In 40 anni hanno generato burocrazie voraci e complicanti, centralismi locali, spese folli
di Marco Bertoncini
Bisognerebbe leggersi pure gli appassionati interventi di esponenti liberali, missini e monarchici negli anni Cinquanta e Sessanta, quando, inascoltati, denunciavano i guai che avrebbero creato l’istituzione delle quindici regioni a statuto ordinario, dopo quelli causati dalla nascita delle regioni autonome.
Ci fu una convergenza d’interessi e di posizioni politiche che, alla fine, vinse, con la costituzione, nel ’70, delle regioni ordinarie.
C’erano i comunisti, alla Costituente piuttosto tiepidi, divenuti regionalisti convinti perchè bramosi di mettere le mani su Emilia, Toscana e Umbria (e ben altre plaghe riuscirono ad amministrare già pochi anni dopo, mercé larghe intese e compromesso storico).
C’erano i repubblicani, dimentichi di Mazzini e scopertisi devoti di Cattaneo. C’erano (con numerose incertezze e remore, invero) i democristiani: risentivano dell’insegnamento di don Sturzo, non lo Sturzo liberista, antidirigista, antistatalista di quand’era solitario senatore a vita, ma lo Sturzo segretario del partito popolare, che aveva pagato i non pochi errori con l’esilio inflittogli dalla Santa Sede.
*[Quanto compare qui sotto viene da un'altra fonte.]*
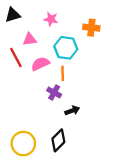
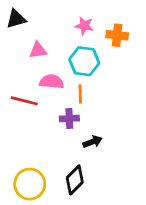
pink star: (51, 19) -> (84, 26), moved
red line: (16, 57) -> (24, 101), moved, turned -48
pink semicircle: (40, 64) -> (52, 82), turned 30
purple cross: (54, 92) -> (69, 119), turned -32

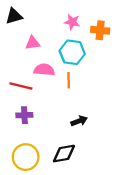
purple cross: (69, 119) -> (24, 115), moved
black diamond: (75, 180) -> (64, 154), turned 35

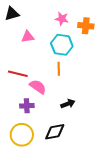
pink semicircle: (44, 70) -> (38, 87), moved, turned 30
purple cross: (24, 115) -> (27, 106), moved

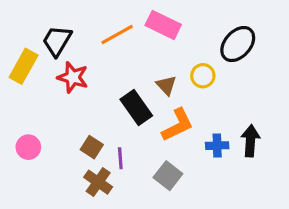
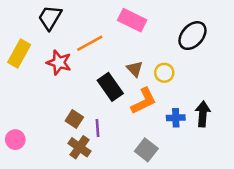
orange line: (117, 34) -> (90, 43), moved
black trapezoid: (57, 41) -> (50, 18), moved
yellow circle: (203, 76) -> (164, 73), moved
pink circle: (28, 147) -> (15, 140), moved
gray square: (168, 176) -> (146, 150), moved

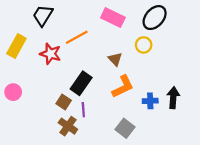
black ellipse: (192, 36) -> (155, 18), moved
yellow circle: (164, 73) -> (144, 45), moved
black rectangle: (110, 87) -> (81, 83), moved, turned 70
pink circle: (15, 140) -> (13, 92), moved

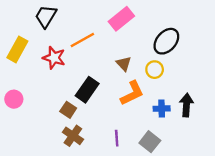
pink rectangle: (113, 18) -> (121, 19), turned -65
black ellipse: (155, 18) -> (166, 41), moved
yellow circle: (144, 45) -> (155, 70), moved
purple line: (83, 110) -> (117, 138), moved
gray square: (125, 128) -> (150, 142), moved

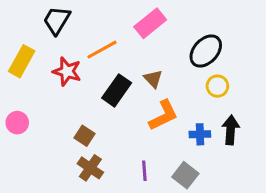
yellow circle: (155, 70) -> (217, 86), moved
black rectangle: (87, 90) -> (117, 90), moved

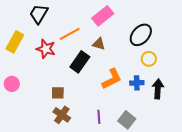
brown triangle: (153, 79) -> (99, 44), moved, turned -32
blue cross: (200, 134) -> (137, 83), moved
brown square: (84, 136) -> (58, 93), turned -32

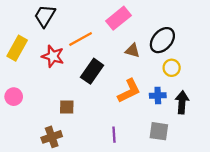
brown triangle: (99, 44) -> (132, 50), moved
brown cross: (62, 115) -> (52, 137), moved, turned 36
gray square: (127, 120) -> (159, 131), moved, turned -30

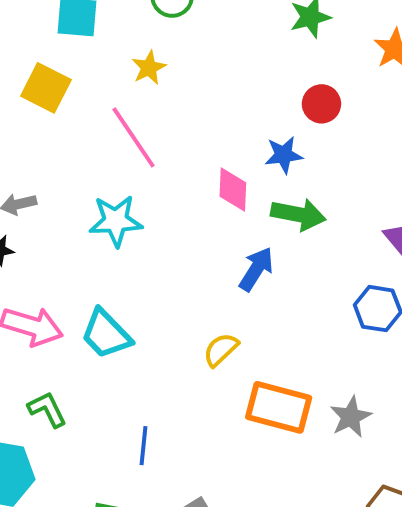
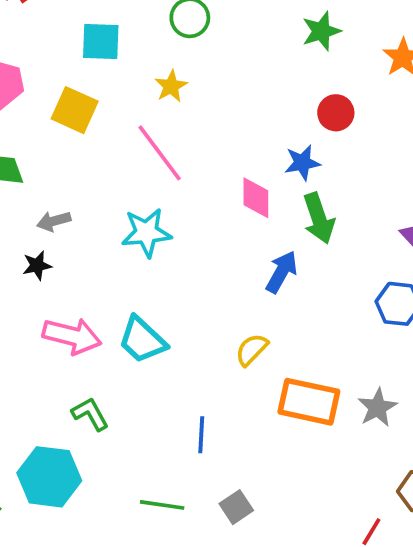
green arrow: (298, 214) -> (319, 218), turned 63
blue line: (143, 446) -> (201, 435), moved

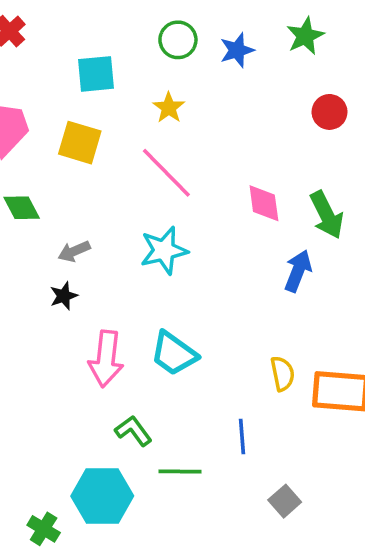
blue star: (302, 163) -> (237, 50), moved
pink arrow: (72, 336) -> (106, 359), turned 90
yellow semicircle: (252, 350) -> (283, 374), moved, turned 132
green line: (162, 505) -> (180, 471), moved

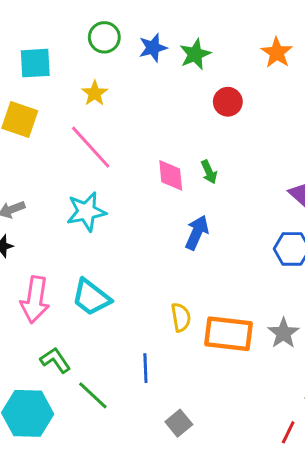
green star: (305, 36) -> (195, 54), moved
green arrow: (327, 215) -> (209, 172), moved, size x0.6
green line: (180, 471) -> (93, 395), turned 40

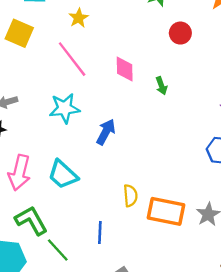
pink diamond: (171, 175) -> (125, 69), moved
blue arrow: (197, 233) -> (106, 132), moved
green L-shape: (55, 360) -> (31, 220), size x1.4

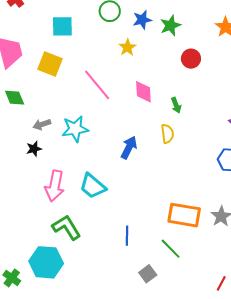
yellow star: (79, 18) -> (127, 47), moved
cyan star: (65, 108) -> (75, 129), moved
yellow semicircle: (130, 196) -> (167, 134), moved
green line: (58, 250) -> (171, 249), moved

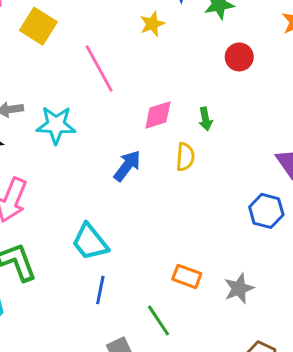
pink diamond: (143, 92) -> (158, 115), moved, turned 65
cyan trapezoid: (93, 186) -> (90, 242), moved
orange rectangle: (184, 215) -> (187, 276), size x0.6

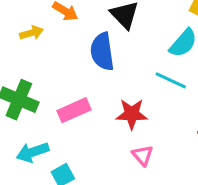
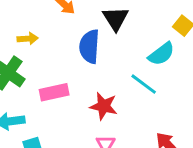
yellow arrow: (31, 33) -> (28, 39), moved

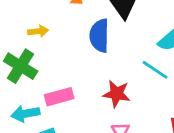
pink rectangle: (54, 92) -> (59, 97), moved

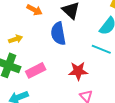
pink rectangle: (59, 97) -> (36, 70), moved

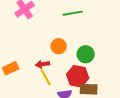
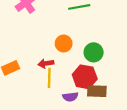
yellow line: (46, 77) -> (49, 78), turned 30

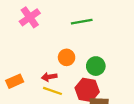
yellow line: (49, 78) -> (52, 91), turned -72

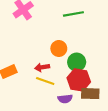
green circle: (96, 66) -> (77, 62), moved

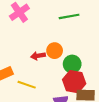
red arrow: (42, 67) -> (38, 56), moved
yellow line: (45, 81) -> (27, 85), moved

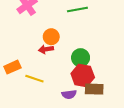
orange circle: (55, 51) -> (51, 37), moved

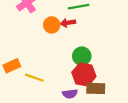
orange circle: (51, 37) -> (52, 25), moved
red arrow: (46, 49) -> (68, 23), moved

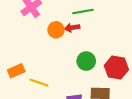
red hexagon: (84, 74) -> (116, 68), moved

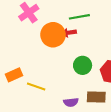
orange circle: (56, 30) -> (53, 35), size x1.5

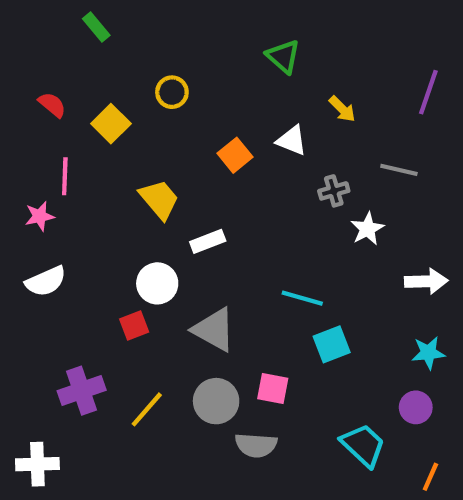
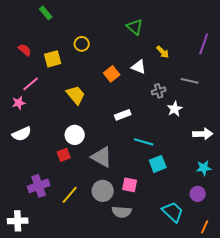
yellow square: (111, 124) -> (53, 59), turned 30
pink line: (65, 176) -> (31, 84), turned 48
white rectangle: (208, 241) -> (123, 115), moved

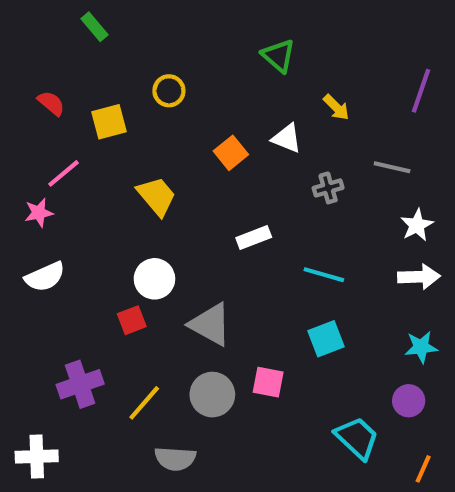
white star: (175, 109) -> (417, 225), moved
cyan line: (144, 142) -> (324, 275), moved
gray semicircle: (122, 212) -> (175, 459), moved

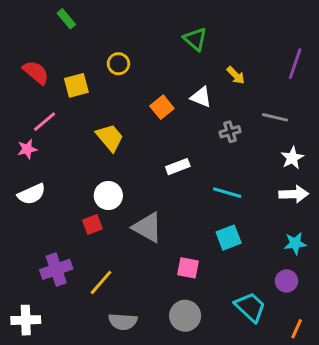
red semicircle: (51, 103) -> (36, 72), size x1.4
gray circle: (212, 395) -> (185, 316), moved

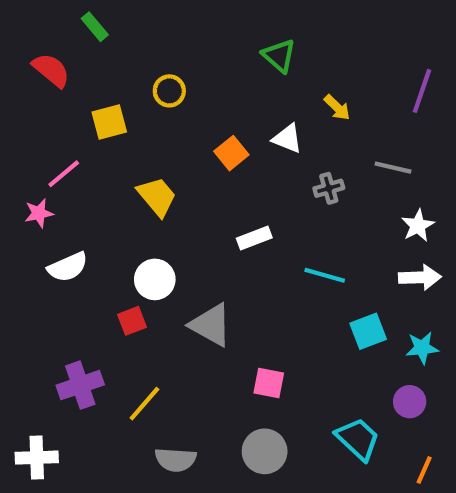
red semicircle: (36, 72) -> (51, 70), moved
white semicircle: (32, 194) -> (68, 267), moved
cyan square: (229, 238) -> (368, 331), moved

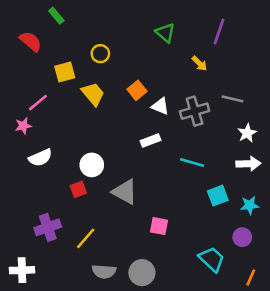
purple line: (422, 91) -> (219, 32), moved
white triangle: (287, 139) -> (160, 106), moved
gray cross: (329, 188) -> (195, 111), size x1.6
yellow trapezoid: (157, 197) -> (93, 94), moved
gray circle: (265, 451) -> (142, 273), moved

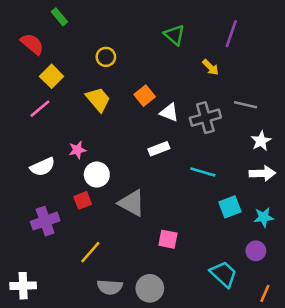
yellow square: (65, 72) -> (52, 76), moved, turned -30
pink star: (23, 126) -> (77, 150), moved
purple cross: (48, 227) -> (45, 221), moved

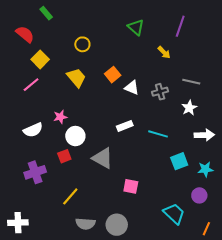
gray cross: (205, 118) -> (160, 92), size x0.7
white star: (261, 141) -> (189, 108), moved
white rectangle: (159, 149) -> (125, 126), moved

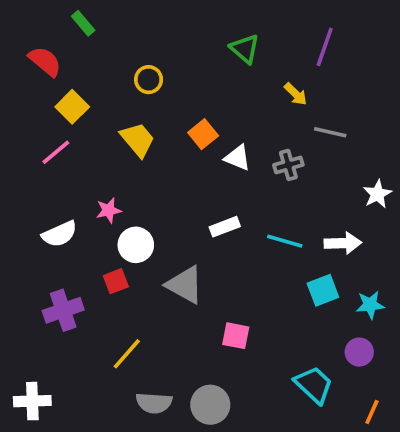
gray line: (191, 82) -> (330, 132), moved
white star: (189, 108) -> (377, 194), moved
white arrow: (204, 135) -> (343, 243), moved

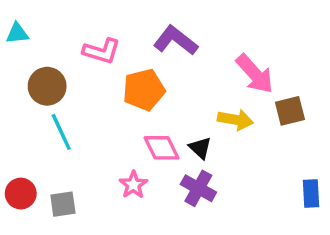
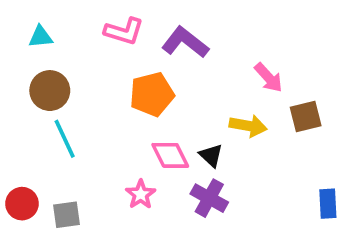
cyan triangle: (17, 33) -> (41, 37), moved
pink L-shape: (102, 51) -> (124, 31), moved
pink arrow: (255, 74) -> (269, 78), size x0.7

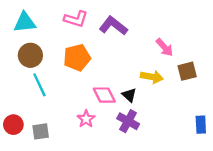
cyan triangle: (41, 37) -> (25, 22), size x1.5
orange pentagon: (152, 94) -> (77, 58), moved

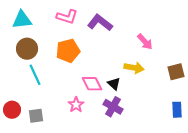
brown square: (187, 71) -> (176, 72), moved

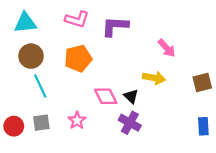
purple L-shape: (100, 23) -> (115, 26), turned -35
pink star: (76, 105) -> (77, 120), moved
gray square: (36, 116) -> (41, 123), moved

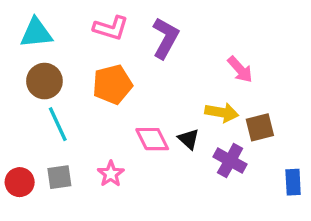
purple L-shape: (115, 26) -> (165, 38), turned 116
brown square: (202, 82) -> (260, 127), moved
purple cross: (130, 123) -> (230, 161), moved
Così, nacquero le regioni.
Nacquero su confini incongrui, derivati da compartimenti statistici ottocenteschi: solo le due grandi isole avevano, per ragioni naturali, limiti indiscussi; per tutte le altre avrebbero dovuto rivedersi, caso per caso, i confini. Non si fece nulla. Sorse perfino una regione come il Molise, che avrebbe dovuto costituire una semplice provincia nell’Abruzzo, ma che generò infinite spese con la propria istituzione e con lo spezzarsi in due microprovince.
Che cos’hanno prodotto, in questi decenni, le regioni? Hanno generato burocrazie, centralismi locali (non più Roma, bensì Torino, Bologna, Firenze ecc.), spese folli. Hanno moltiplicato la presenza pubblica nell’economia, con le aziende e gli enti regionali, aiutati dai comuni con le municipalizzate o come diamine oggi si definiscano.
Le regioni hanno spezzato l’unità dello Stato e dell’amministrazione, con l’aggravante del nuovo titolo V della Costituzione, segnatamente l’articolo 117, voluto dal centro-sinistra un decennio addietro. Oggi il potere, il potere vero, non collocato a Montecitorio, al Quirinale, a palazzo Madama, a palazzo Chigi (o, ieri, a palazzo Grazioli), bensì nella Conferenza Stato-regioni, oggi presieduta da Vasco Errani. Un organo, nemmeno citato nella Carta costituzionale, di fatto legifera, amministra, governa: sovente, paralizza.
Non c’è, quindi, da meravigliarsi se si scopre che questo o quel consigliere regionale, questo o quel gruppo consiliare, questo o quell’assessore, arraffa. L’istituzione medesima delle regioni, con l’espansione immensa della capacità di spesa e i fondi a disposizione dei politici di periferia, ha portato a questi scandali.
Si parla tanto di abolire le province, o almeno di ridimensionarle. Sarebbe ben più utile sopprimere le regioni, partendo da quelle a statuto speciale per estendersi a quelle ordinarie. Che senso ha, se non in termini di elargizione di tutto il resto d’Italia, serbare una regione con le dimensioni della Valle d’Aosta, che se fosse provincia sparirebbe perfino come tale?
La facoltà di legiferare riconosciuta a questi enti ha prodotto quei guasti che i politici di destra e, in parte, di centro, avevano predetto per decenni. Purtroppo, le loro profezie, per cassandresche che fossero, si sono rivelate ben inferiori ai danni oggi registrati.